I’ve only skimmed through the first two paragraphs but I think it looks good other than maybe an overuse of the topic particle. You really don’t need to have it there every other sentence but that’s a stylistic thing since it’s still grammatically correct.
You may also want to use には or のは instead in a few places if you’ve covered that usage already.
Some of the changes I’ll be suggesting are sort of optional i.e. what you’ve written isn’t wrong, but I think what I’m suggesting might be more natural. Since you haven’t used any brackets, I’ll make what’s ‘optional’ clear by putting it in brackets. By the way, I might end up saying the same things as what some other people have already said above, so if you’ve already fixed something, just ignore what I say about it.

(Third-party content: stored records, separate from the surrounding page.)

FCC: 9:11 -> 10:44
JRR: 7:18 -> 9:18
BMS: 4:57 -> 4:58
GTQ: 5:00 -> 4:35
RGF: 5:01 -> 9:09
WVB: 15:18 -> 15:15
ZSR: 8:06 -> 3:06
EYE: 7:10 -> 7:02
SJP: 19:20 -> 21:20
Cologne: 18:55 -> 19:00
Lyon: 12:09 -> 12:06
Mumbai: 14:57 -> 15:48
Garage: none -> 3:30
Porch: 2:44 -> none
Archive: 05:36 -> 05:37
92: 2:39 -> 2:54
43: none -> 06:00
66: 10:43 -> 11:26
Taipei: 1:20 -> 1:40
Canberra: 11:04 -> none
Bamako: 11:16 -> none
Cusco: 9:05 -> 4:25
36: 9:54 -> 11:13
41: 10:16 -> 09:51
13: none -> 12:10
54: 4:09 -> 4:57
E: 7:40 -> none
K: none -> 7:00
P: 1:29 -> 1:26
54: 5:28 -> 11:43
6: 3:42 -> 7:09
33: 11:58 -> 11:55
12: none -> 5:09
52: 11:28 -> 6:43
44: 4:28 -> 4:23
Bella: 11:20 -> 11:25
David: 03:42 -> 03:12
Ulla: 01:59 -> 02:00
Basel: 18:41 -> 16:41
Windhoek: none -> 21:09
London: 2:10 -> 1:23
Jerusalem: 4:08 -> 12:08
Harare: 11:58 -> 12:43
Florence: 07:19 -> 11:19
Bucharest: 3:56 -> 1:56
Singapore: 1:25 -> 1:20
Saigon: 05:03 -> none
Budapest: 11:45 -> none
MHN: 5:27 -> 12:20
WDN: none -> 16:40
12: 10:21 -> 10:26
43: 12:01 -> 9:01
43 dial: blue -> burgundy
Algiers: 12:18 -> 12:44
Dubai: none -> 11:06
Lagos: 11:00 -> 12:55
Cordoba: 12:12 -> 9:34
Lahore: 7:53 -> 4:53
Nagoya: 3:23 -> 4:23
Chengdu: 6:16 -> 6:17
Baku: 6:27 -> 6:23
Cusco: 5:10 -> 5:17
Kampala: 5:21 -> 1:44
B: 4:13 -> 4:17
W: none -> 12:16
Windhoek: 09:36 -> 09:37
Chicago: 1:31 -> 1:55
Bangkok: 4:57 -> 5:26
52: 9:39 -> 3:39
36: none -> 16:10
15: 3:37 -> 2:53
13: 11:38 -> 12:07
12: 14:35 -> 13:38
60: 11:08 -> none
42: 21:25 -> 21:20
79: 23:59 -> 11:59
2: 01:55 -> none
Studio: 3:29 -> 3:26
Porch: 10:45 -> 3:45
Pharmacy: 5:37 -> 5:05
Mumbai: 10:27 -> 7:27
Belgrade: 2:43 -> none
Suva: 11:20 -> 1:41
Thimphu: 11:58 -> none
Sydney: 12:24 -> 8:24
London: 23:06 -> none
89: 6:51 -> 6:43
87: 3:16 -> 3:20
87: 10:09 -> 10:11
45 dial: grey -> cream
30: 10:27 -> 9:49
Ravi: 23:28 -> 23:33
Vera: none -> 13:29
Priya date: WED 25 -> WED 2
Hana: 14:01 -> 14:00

人気のある and 人気がある are both correct, and the choice of particle is just a matter of personal preference and style. If you’re not clear on when you can use の instead of が (the answer is ‘inside a relative clause that modifies/describes a noun’), then just stick to が. You’ll probably learn more about it later.
Separately, I’m not sure why, but I’m not as concerned about the lack of a に in the last sentence. Maybe I feel like it’s more important when discussing something that physically exists in a location. However, I think that in both cases, it technically should be there: 〜にある and 〜にいる are the standard structures.
The reason it’s ‘東京・銀座’ (the reverse of what we usually do in English: ‘in Ginza, Tokyo, Japan’) is because that’s just the normal order of things in Japanese: you start from the biggest overarching location (a country, for instance) and then work your way down. You can see an example in this video on Japanese addresses from Dogen:
It’s 県 (prefecture) and then 区 (district), for instance.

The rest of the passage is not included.